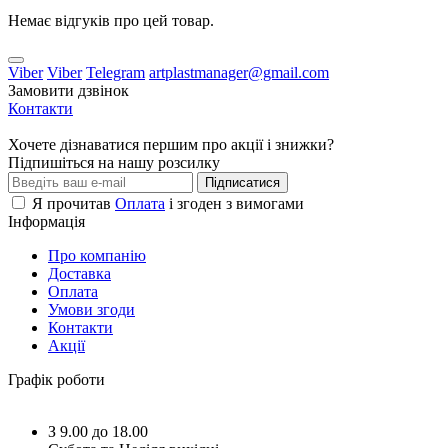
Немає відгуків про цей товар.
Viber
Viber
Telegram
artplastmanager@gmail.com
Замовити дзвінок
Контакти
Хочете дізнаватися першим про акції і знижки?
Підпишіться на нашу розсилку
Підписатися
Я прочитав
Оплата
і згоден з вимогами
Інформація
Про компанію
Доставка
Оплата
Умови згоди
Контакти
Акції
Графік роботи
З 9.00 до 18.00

--------------------

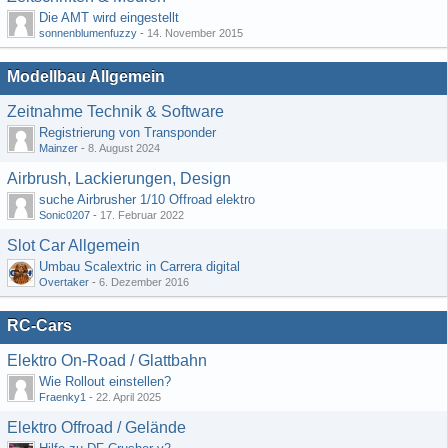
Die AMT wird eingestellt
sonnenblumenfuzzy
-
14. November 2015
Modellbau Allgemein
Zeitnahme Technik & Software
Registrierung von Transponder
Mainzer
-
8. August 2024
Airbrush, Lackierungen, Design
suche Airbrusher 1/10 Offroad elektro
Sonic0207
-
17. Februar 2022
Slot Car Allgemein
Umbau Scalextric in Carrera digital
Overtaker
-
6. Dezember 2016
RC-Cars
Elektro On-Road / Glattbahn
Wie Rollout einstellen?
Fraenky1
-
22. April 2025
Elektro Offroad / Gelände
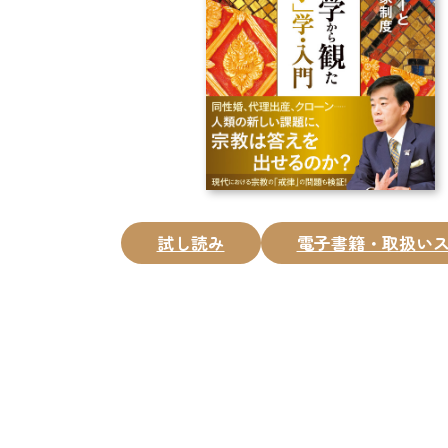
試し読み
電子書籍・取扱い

--------------------

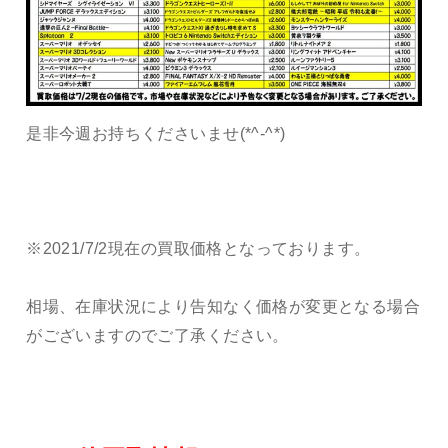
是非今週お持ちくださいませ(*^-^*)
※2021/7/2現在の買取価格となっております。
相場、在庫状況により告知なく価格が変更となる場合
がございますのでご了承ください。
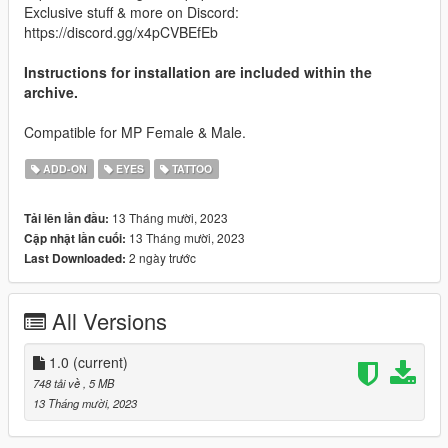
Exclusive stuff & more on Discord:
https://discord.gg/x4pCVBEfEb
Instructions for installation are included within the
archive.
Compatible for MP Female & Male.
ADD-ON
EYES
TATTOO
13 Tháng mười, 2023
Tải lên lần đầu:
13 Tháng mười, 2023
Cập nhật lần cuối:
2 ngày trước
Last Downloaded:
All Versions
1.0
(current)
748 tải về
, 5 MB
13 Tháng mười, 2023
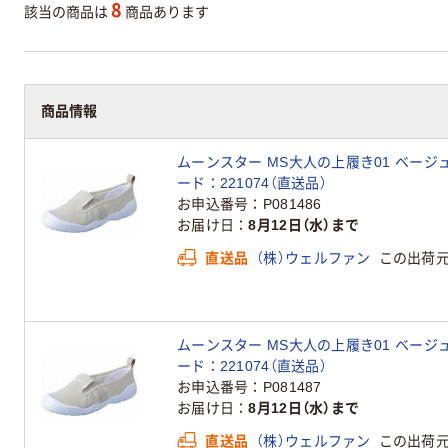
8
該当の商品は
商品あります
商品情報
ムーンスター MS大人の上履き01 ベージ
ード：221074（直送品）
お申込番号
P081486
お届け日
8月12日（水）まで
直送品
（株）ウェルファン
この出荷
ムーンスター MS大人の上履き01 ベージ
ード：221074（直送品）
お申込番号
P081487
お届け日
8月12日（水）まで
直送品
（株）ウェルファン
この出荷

--------------------

* _Problem description_
From the records above, copy out the line with "Немає відгуків про цей товар.", the line with "З 9.00 до 18.00", and every line between them, word for word.

* _Written solution_
Немає відгуків про цей товар.
Viber
Viber
Telegram
artplastmanager@gmail.com
Замовити дзвінок
Контакти
Хочете дізнаватися першим про акції і знижки?
Підпишіться на нашу розсилку
Підписатися
Я прочитав
Оплата
і згоден з вимогами
Інформація
Про компанію
Доставка
Оплата
Умови згоди
Контакти
Акції
Графік роботи
З 9.00 до 18.00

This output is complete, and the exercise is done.